When we celebrate the birthday of Martin Luther King, Jr., we celebrate a great deal more than the life of a great man. We even celebrate more than a period in American history when our country took a very large step forward toward the dreams of our founding fathers. We celebrate the whole idea that each of us has a responsibility bring out the authority in others.
Today in so many schools across the country children of all races and economic backgrounds are being abused in the most insidious way. They are learning that they don’t matter. They are learning that they are stupid or gifted–both labels do damage. They are learning that if they are “challenged” there is something wrong with them. (We know better than to call it a disability, but we don’t know better than to use a euphemism for it.) What we really want for our children is for them all to be challenged, and for them to love rising to a challenge.
My vision is that all children (who are born already loving a challenge) will continue to love a challenge after their first year in kindergarten, will continue to love a challenge after thirteen years of school and will go on to their next phase of life welcoming this process of building their authority by rising to a challenge.

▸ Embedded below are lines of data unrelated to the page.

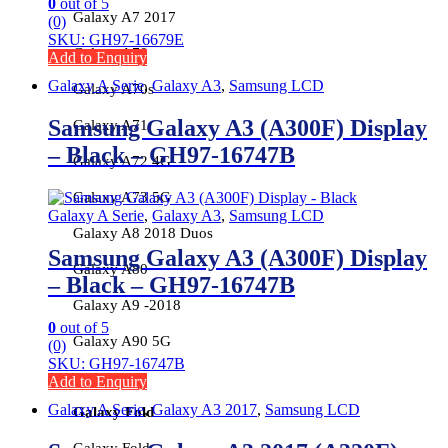
0
out of 5
Galaxy A7 2017
(0)
SKU: GH97-16679E
Galaxy A70
Add to Enquiry
Galaxy A Serie
,
Galaxy A3
,
Samsung LCD
Galaxy A70s
Samsung Galaxy A3 (A300F) Display
Galaxy A71
– Black – GH97-16747B
Galaxy A72 4G
Galaxy A73 5G
Galaxy A Serie
,
Galaxy A3
,
Samsung LCD
Galaxy A8 2018 Duos
Samsung Galaxy A3 (A300F) Display
Galaxy A80
– Black – GH97-16747B
Galaxy A9 -2018
0
out of 5
Galaxy A90 5G
(0)
SKU: GH97-16747B
Add to Enquiry
Galaxy A Serie
,
Galaxy A3 2017
,
Samsung LCD
Galaxy Fold
Galaxy Fold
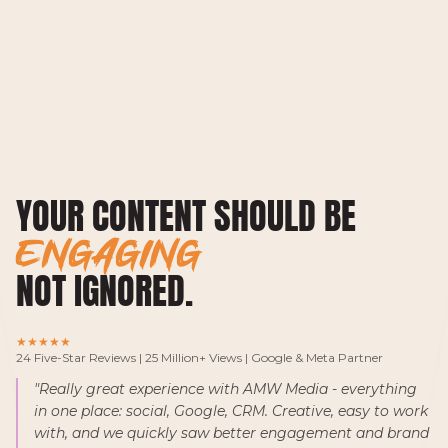
YOUR CONTENT SHOULD BE
G
NOT IGNORED.
★★★★★
24 Five-Star Reviews | 25 Million+ Views | Google & Meta Partner
"Really great experience with AMW Media - everything
in one place: social, Google, CRM. Creative, easy to work
with, and we quickly saw better engagement and brand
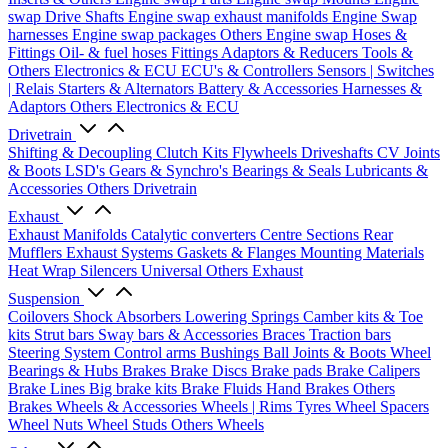
swap Drive Shafts
Engine swap exhaust manifolds
Engine Swap
harnesses
Engine swap packages
Others Engine swap
Hoses &
Fittings
Oil- & fuel hoses
Fittings
Adaptors & Reducers
Tools &
Others
Electronics & ECU
ECU's & Controllers
Sensors | Switches
| Relais
Starters & Alternators
Battery & Accessories
Harnesses &
Adaptors
Others Electronics & ECU
Drivetrain
Shifting & Decoupling
Clutch Kits
Flywheels
Driveshafts
CV Joints
& Boots
LSD's
Gears & Synchro's
Bearings & Seals
Lubricants &
Accessories
Others Drivetrain
Exhaust
Exhaust Manifolds
Catalytic converters
Centre Sections
Rear
Mufflers
Exhaust Systems
Gaskets & Flanges
Mounting Materials
Heat Wrap
Silencers
Universal
Others Exhaust
Suspension
Coilovers
Shock Absorbers
Lowering Springs
Camber kits & Toe
kits
Strut bars
Sway bars & Accessories
Braces
Traction bars
Steering System
Control arms
Bushings
Ball Joints & Boots
Wheel
Bearings & Hubs
Brakes
Brake Discs
Brake pads
Brake Calipers
Brake Lines
Big brake kits
Brake Fluids
Hand Brakes
Others
Brakes
Wheels & Accessories
Wheels | Rims
Tyres
Wheel Spacers
Wheel Nuts
Wheel Studs
Others Wheels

For this concept is essential to the concept of liberty. If our voices are to “ring with the harmonies of liberty,” those in authority from parents to teachers to principals to presidents need to use as a yardstick for the quality of their authority, their ability to increase the authority of others. Done right it is a challenge of a lifetime, but rising to this challenge is the only way for us to be happy in a world with other people. It is also the only way for our nation to realize its dreams.